### [What needs to be done]
Since the pictures are not wanted, copy only the text of every record exactly.

──────── Source material ────────

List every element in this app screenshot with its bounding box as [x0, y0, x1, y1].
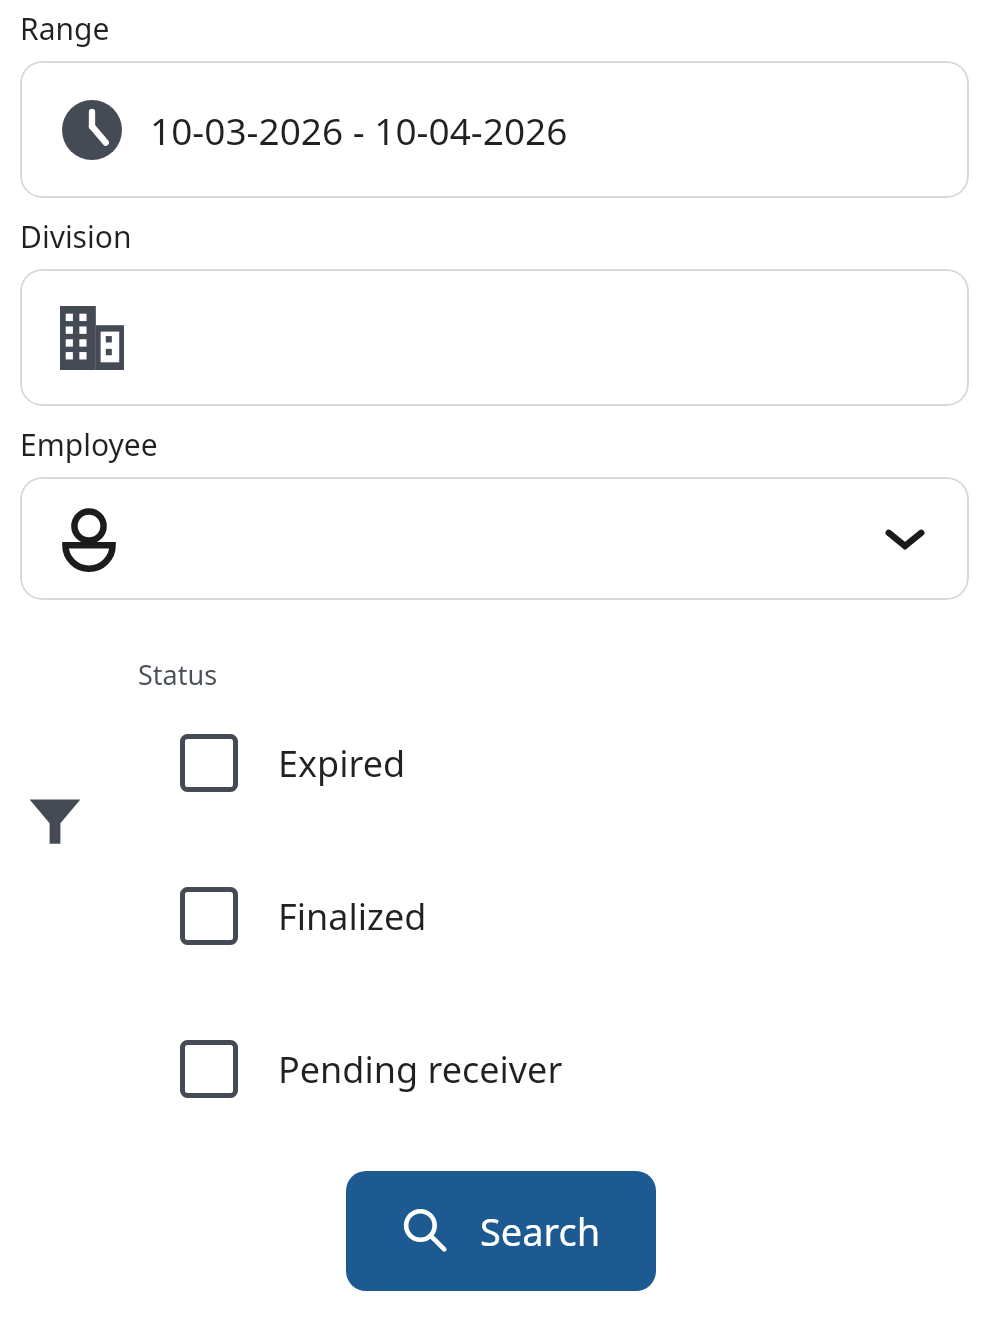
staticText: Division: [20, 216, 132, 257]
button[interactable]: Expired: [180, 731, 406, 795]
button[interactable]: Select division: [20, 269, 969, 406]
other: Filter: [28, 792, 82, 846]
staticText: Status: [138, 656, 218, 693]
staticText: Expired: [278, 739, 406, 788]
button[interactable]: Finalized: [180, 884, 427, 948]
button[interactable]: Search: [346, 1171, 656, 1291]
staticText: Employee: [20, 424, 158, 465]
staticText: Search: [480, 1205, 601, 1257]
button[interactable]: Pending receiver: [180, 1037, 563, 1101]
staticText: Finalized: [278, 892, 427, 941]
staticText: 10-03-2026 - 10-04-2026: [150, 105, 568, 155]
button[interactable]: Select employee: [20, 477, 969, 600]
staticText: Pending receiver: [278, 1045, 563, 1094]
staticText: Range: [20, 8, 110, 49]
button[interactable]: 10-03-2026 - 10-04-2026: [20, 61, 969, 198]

────────

### [Answer box]
List every element in this app screenshot with its bounding box as [x0, y0, x1, y1].
staticText: Division: [20, 216, 132, 257]
button[interactable]: Expired: [180, 731, 406, 795]
button[interactable]: Select division: [20, 269, 969, 406]
other: Filter: [28, 792, 82, 846]
staticText: Status: [138, 656, 218, 693]
staticText: Expired: [278, 739, 406, 788]
button[interactable]: Finalized: [180, 884, 427, 948]
button[interactable]: Search: [346, 1171, 656, 1291]
staticText: Employee: [20, 424, 158, 465]
staticText: Search: [480, 1205, 601, 1257]
button[interactable]: Pending receiver: [180, 1037, 563, 1101]
staticText: Finalized: [278, 892, 427, 941]
staticText: 10-03-2026 - 10-04-2026: [150, 105, 568, 155]
button[interactable]: Select employee: [20, 477, 969, 600]
staticText: Pending receiver: [278, 1045, 563, 1094]
staticText: Range: [20, 8, 110, 49]
button[interactable]: 10-03-2026 - 10-04-2026: [20, 61, 969, 198]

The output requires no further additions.